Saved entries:
╭──

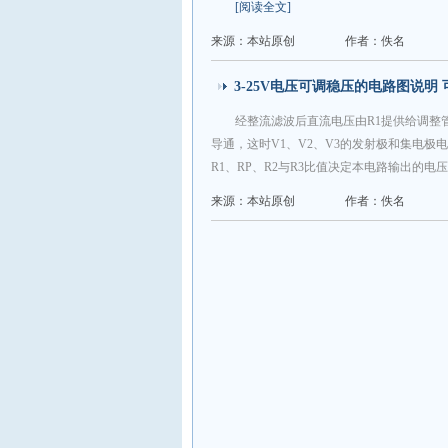
[阅读全文]
来源：本站原创
作者：佚名
3-25V电压可调稳压的电路图说明
经整流滤波后直流电压由R1提供给调整管
导通，这时V1、V2、V3的发射极和集电
R1、RP、R2与R3比值决定本电路输出的电
来源：本站原创
作者：佚名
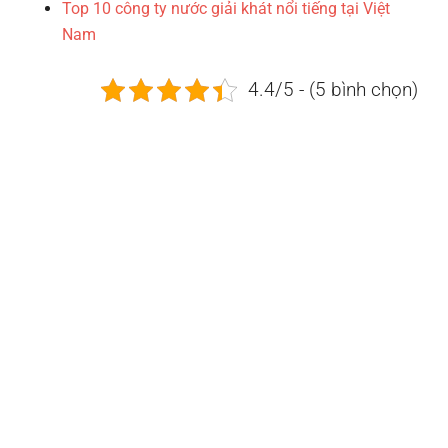
Top 10 công ty nước giải khát nổi tiếng tại Việt
Nam
4.4/5 - (5 bình chọn)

╰──

**What the task requires**
Nothing but the exact text of the records should appear in your answer, with no pictures. Please write it out.

**Your solution**
[阅读全文]
来源：本站原创
作者：佚名
3-25V电压可调稳压的电路图说明
经整流滤波后直流电压由R1提供给调整管
导通，这时V1、V2、V3的发射极和集电
R1、RP、R2与R3比值决定本电路输出的电
来源：本站原创
作者：佚名
Top 10 công ty nước giải khát nổi tiếng tại Việt
Nam
4.4/5 - (5 bình chọn)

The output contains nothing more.